I played around with the new Canon EOS Movie Plugin-E1 for Final Cut Pro this morning and I noticed a few other odds and ends after some discussion about the tool with folks on Twitter. Canon has a very detailed information page of their own which is helpful as well. If you haven’t downloaded yet then you can grab the plug-in here.

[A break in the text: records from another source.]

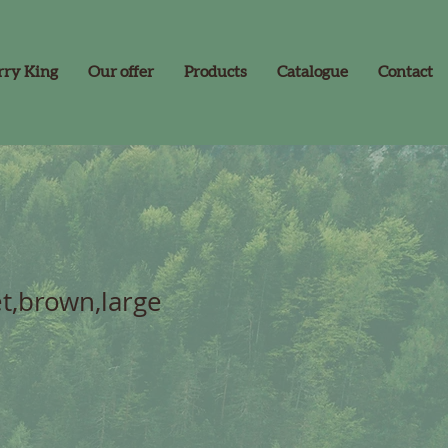
rry King
Our offer
Products
Catalogue
Contact
et,brown,large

It’s important to note that you have to have the proper folder structure of your CF card intact for the EOS Movie Plugin-E1 to read the media. You can’t just point to a folder full of H.264 QuickTimes that you’ve backed up from a CF card and transcode them. You’ll get the usual Log and Transfer error:
While disappointing, this isn’t totally surprising since the Log and Transfer tool has always required a specific folder structure for importing P2 or RED media. I say disappointing since the Canon H.264 files are Apple-friendly .mov files and can actually be loaded right into Final Cut Pro in a pinch. Now what you can do if you don’t want to transcode right off of the CF card is physically backup the media as long as you leave the folder structure intact:
I was able to drag the CF card from the Finder to my backup drive (be sure and hold down the OPTION key when you drag it to a drive or you will make an alias to the volume) and then mount that in the Log and Transfer window. I also moved all of the raw still images out of the folder to my photo backup volume and was still able to mount it in Log and Transfer for transcoding. As the Canon document explains you are able to mount a CF card and have the tool make an archive of that card directly from the interface. This seems to work only when it’s from the CF card and not from a card you’ve backed up. Just make sure you’re viewing your CF card in a hierarchical view and not a flat view as you won’t get the archiving option which is accessed by right+clicking on the volume icon:
Archiving either to a Folder or a Disk Image works fine and both can be remounted in the Log and Transfer window. FCP lets you know when your archiving has completed:
If you partially import a CF card and then archive using the Folder option it retains the information on what has already been imported while the Disk Image doesn’t. When remounting the Disk Image from the Log and Transfer tool I had a couple of crashes.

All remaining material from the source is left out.